**Extracted page text data**

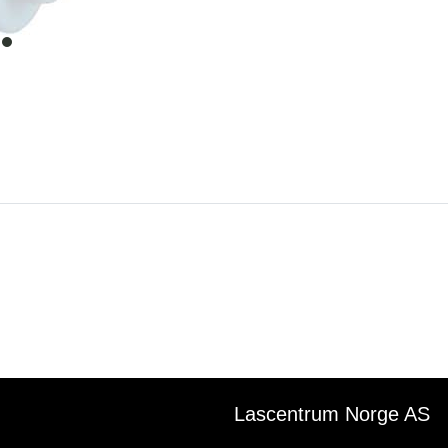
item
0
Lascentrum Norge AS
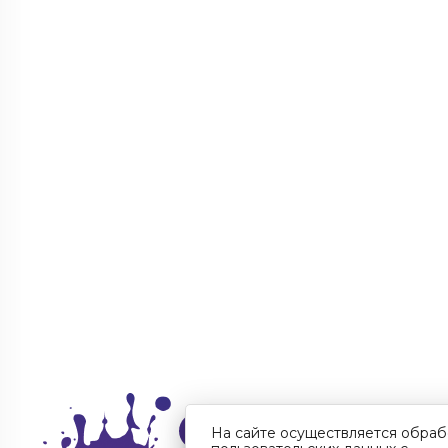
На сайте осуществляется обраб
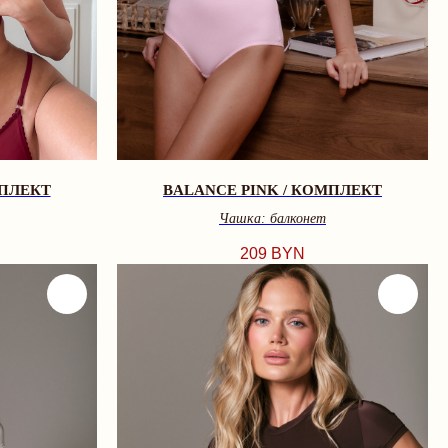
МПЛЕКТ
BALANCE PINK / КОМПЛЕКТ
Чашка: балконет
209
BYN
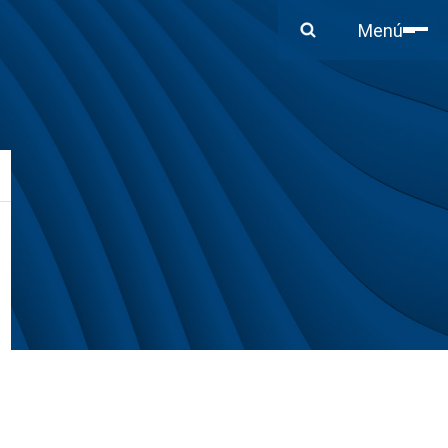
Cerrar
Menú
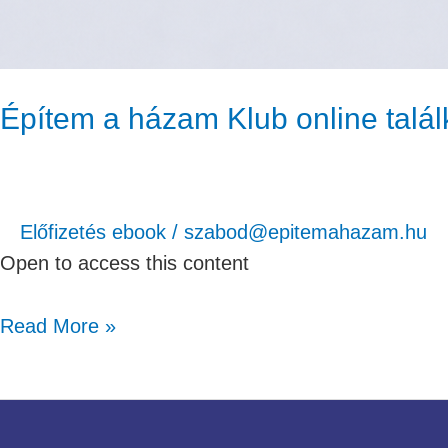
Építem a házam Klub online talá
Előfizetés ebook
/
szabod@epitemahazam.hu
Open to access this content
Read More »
---
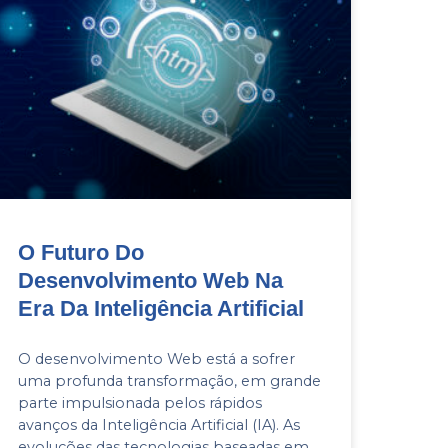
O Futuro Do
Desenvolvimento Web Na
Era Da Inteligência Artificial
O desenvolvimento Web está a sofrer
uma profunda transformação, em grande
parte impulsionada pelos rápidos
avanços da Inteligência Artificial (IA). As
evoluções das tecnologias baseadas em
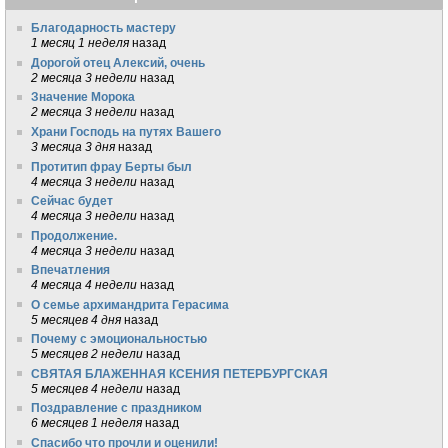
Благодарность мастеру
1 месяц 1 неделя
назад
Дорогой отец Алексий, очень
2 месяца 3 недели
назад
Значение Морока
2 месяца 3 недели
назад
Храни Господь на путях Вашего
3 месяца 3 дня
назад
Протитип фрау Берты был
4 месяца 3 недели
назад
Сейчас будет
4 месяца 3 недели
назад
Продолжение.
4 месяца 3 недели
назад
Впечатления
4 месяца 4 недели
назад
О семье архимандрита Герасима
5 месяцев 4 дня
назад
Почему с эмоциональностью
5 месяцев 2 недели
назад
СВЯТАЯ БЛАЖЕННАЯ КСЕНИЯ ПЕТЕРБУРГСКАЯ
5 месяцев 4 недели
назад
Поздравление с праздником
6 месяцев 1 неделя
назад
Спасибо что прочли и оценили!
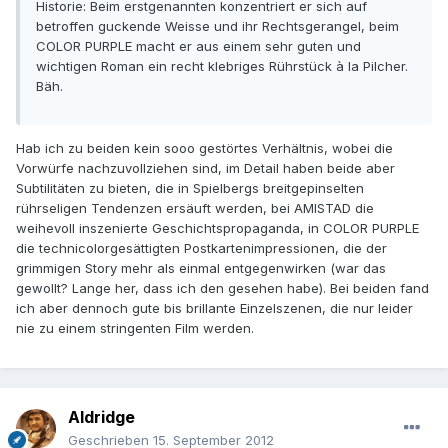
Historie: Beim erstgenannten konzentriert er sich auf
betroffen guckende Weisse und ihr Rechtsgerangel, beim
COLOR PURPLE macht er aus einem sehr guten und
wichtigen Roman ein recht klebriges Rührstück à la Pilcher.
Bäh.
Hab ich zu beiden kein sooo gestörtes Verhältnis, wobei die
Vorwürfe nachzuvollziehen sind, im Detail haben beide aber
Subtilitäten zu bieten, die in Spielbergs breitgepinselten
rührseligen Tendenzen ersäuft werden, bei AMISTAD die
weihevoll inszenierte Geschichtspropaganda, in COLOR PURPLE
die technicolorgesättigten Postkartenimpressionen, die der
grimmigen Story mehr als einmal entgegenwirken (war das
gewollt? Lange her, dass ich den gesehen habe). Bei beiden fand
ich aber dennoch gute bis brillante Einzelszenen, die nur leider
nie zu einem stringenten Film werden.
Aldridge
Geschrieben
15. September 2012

**Task directions**
Quote the data above exactly from the line with "5 месяцев 4 недели" to the line with "Subtilitäten zu bieten, die", both ends counted, and nothing else. Pictures don't go in.

**Answer section**
5 месяцев 4 недели
назад
Поздравление с праздником
6 месяцев 1 неделя
назад
Спасибо что прочли и оценили!
Historie: Beim erstgenannten konzentriert er sich auf
betroffen guckende Weisse und ihr Rechtsgerangel, beim
COLOR PURPLE macht er aus einem sehr guten und
wichtigen Roman ein recht klebriges Rührstück à la Pilcher.
Bäh.
Hab ich zu beiden kein sooo gestörtes Verhältnis, wobei die
Vorwürfe nachzuvollziehen sind, im Detail haben beide aber
Subtilitäten zu bieten, die in Spielbergs breitgepinselten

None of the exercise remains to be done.